Thursday, May 19, 2005

Promethea petition

For the four-color-heads who hang here, I'd suggest swinging by over to the Absolute Promethea Edition petition. (Say that five times fast)

Promethea
is Alan Moore's foray into the world of magical (no, I'm not spelling it with a K, bugger off) realism. He presents the books as an exploration of a recurring character in the world of literature, a warrior-woman Muse who inspires poets and battlefield story-tellers from generation to generation. It's presented with footnotes, etc. much like his detailed real-life research into Jack the Ripper for From Hell.

Once you start digging into the quoted sources, however, you realize Moore's playing around with way, waaaaay more levels than most of us hang out in. So rarely does the word "meta-textual" truly apply. The work, claiming to be fiction based on truth, but is actually just fiction, has inspired real-world followers of the philosophy dilineated within as espoused by historically fictional organizations. So the fiction based on truth/fiction has inspired followers who create a truth which then in some way validates the original fiction as truth.

The book itself explores the adventures of an idea which can manifest itself by posessing someone, and its war with other ideas, all dressed up in superhero clothing to help you get the first few bits into your skull.

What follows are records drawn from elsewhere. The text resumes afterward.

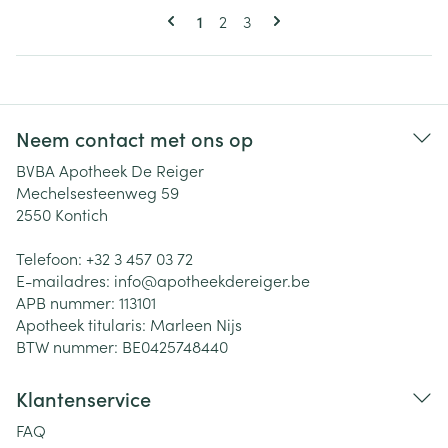
Pagina's
U lees momenteel pagina
Pagina
Pagina
1
2
3
Neem contact met ons op
BVBA Apotheek De Reiger
Mechelsesteenweg 59
2550
Kontich
Telefoon:
+32 3 457 03 72
E-mailadres:
info@
apotheekdereiger.be
APB nummer:
113101
Apotheek titularis:
Marleen Nijs
BTW nummer:
BE0425748440
Klantenservice
FAQ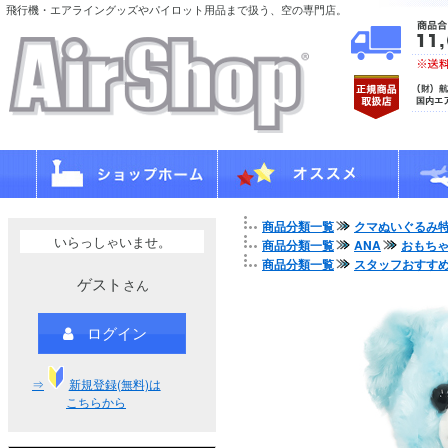
飛行機・エアライングッズやパイロット用品まで扱う、空の専門店。
商品分類一覧
クマぬいぐるみ
いらっしゃいませ。
商品分類一覧
ANA
おもち
商品分類一覧
スタッフおすす
ゲスト
さん
ログイン
⇒
新規登録(無料)は
こちらから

Oh, and the art will make you soil yourself. Toss in that Moore himself had a sort of real-world religious epiphany in the middle of the run which informs the rest of the book, and you've got something that very closely resembles the top of what graphic novels can accomplish as literature. I'd say that deserves a nice hardback. Seeing how no less than Michael Moorcock agrees, and has signed the petition, I'd suggest clicking over at earliest opportunity.

2 comments:

Unknown said...

Thanks Rogers. Now I have another set of books to hunt down and read this summer.

When my child has nothing to eat but books, I will point one of the ways to you.

dress boots said...

thanks for this now I'm starting searching this book.